Night was falling on Eastern Africa and Melania Baesi still had not heard from her sons. The two had left that morning to work at an increasingly turbulent gold field where the family had a small pit mine.

A week before, armed police had evicted tens of thousands of peasants from the area. They wanted to clear the way for Kahama Mining, a Canadian-owned company that had been granted mining rights to the site.

Most of the miners fled from the police. But some, like her sons Jonathan and Ernest, returned to work the shafts. It was clear that police threats alone would not scare them away from the Bulyanhulu gold fields.

On August 7, 1996, Kahama’s bulldozer sputtered to life and rolled onto the Bulyanhulu gold fields.

It began pushing sand and rubble into the mines.

That evening Melania Baesi was waiting for news of her sons. At 10 p.m., her friend Mafuru Butondo burst into Baesi’s home. He could hardly get out the words.

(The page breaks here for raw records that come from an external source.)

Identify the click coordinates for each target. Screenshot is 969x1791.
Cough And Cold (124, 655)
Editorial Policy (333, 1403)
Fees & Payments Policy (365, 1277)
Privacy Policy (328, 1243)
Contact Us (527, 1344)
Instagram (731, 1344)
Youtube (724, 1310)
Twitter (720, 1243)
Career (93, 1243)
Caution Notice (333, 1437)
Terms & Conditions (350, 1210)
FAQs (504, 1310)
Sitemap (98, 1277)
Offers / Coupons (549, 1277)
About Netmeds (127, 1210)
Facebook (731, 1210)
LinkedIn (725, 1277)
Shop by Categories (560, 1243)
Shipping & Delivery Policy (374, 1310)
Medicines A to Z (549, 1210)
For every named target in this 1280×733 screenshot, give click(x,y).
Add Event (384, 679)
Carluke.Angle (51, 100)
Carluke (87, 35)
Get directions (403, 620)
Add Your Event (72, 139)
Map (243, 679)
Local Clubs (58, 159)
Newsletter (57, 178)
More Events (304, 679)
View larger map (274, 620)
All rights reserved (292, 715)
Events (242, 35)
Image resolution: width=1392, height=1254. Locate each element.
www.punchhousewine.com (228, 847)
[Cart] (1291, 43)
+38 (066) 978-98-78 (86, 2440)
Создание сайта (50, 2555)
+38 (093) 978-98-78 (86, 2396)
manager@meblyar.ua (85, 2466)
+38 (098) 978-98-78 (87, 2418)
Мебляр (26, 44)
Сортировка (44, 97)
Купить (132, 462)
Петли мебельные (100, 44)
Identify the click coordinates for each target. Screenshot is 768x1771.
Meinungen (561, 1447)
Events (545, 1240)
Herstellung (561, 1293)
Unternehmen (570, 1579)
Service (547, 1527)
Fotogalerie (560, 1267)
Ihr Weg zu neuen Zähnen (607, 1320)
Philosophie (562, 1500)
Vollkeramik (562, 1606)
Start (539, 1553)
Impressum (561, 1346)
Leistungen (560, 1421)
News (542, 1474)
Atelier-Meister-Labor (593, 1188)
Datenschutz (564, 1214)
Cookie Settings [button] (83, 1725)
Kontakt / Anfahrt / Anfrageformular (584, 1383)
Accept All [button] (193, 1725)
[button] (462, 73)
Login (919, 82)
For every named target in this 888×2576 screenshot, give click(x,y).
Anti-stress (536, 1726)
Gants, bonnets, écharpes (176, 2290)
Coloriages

Jonathan and Ernest were dead, he told her. They had been buried alive, he said, along with his own brother and as many as ten others.

This is the first time Baesi’s story has been told outside Africa. It tells of the summer when a Vancouver-based company with support from the Canadian government took
possession of a billion-dollar gold find in East Africa.

It is not an easy story to tell. People like Butondo say they have faced police intimidation whenever they spoke out.

“As a result, we shut our mouths,” he said. “Our loved ones rotted under the rubble that was pushed into the pits by the Caterpillar.”

Police took away Baesi’s only photographs of her sons.

But human rights lawyer Tundu Lissu has struggled to ensure not all stories from that summer are lost—stories about tens of
thousands of peasants evicted from their homes; stories of mothers, fathers, daughters and sons who fear the worst about their loved ones. As many as 52 were allegedly buried alive deep in the shafts of their small mines.